On 07/09/2011, at 11:57 PM, Hani Suleiman wrote:

> 
> On Sep 6, 2011, at 4:33 AM, Adam Murdoch wrote:
> 
>> WHARF-25 and WHARF-27 are fixed, and these cover the more nasty of the 
>> regressions. We're waiting for fixes for WHARF-26, WHARF-35 and WHARF-36 
>> before we do a release. In the meantime, we're looking at some workarounds 
>> to reduce the impact of these issues, in which case we might be able to 
>> release without the fixes.
>> 
>> There's also a fix for GRADLE-1699/1701 ready to push.
>> 
>> Once we have fixes/workarounds for the other wharf issues, we'll do a 
>> snapshot build, and try it out on the Gradle build for a few days.
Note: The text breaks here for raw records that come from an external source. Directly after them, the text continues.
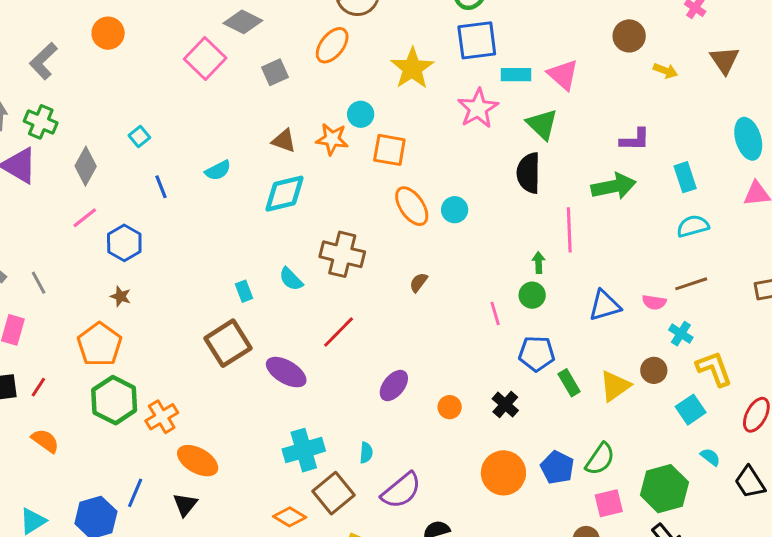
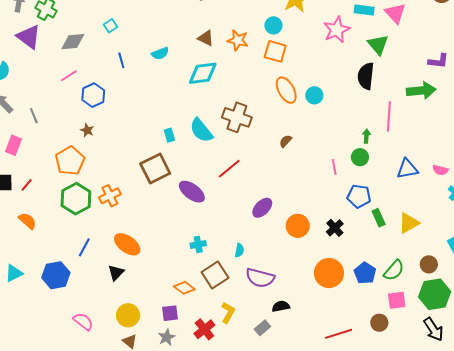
cyan circle: (361, 114) -> (273, 25), moved
gray diamond: (86, 166) -> (73, 42), turned 50
cyan semicircle: (291, 279) -> (201, 130), size x1.5
brown circle: (654, 370) -> (429, 264), moved
orange circle: (450, 407) -> (298, 226), size x1.5
orange cross: (162, 417) -> (110, 196), moved
cyan cross: (304, 450) -> (198, 244), size x0.6
purple semicircle: (401, 491) -> (260, 278), turned 48
blue line: (135, 493) -> (84, 247), moved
If all is 
>> ok, we'll release milestone-5. We might also advertise the snapshot build on 
>> the mailing list, if people would like to try it out.
>> 
> How about all these other performance killing bugs?
> 
> https://issues.jfrog.org/jira/browse/WHARF-31
> https://issues.jfrog.org/jira/browse/WHARF-30
> https://issues.jfrog.org/jira/browse/WHARF-29
> https://issues.jfrog.org/jira/browse/WHARF-28

These are actually problems in Ivy, and were present in previous Gradle 
releases. So, we won't wait for these to get fixed in order to release 
milestone-5. We'll just aim for a milestone-5 that is no worse than milestone-3.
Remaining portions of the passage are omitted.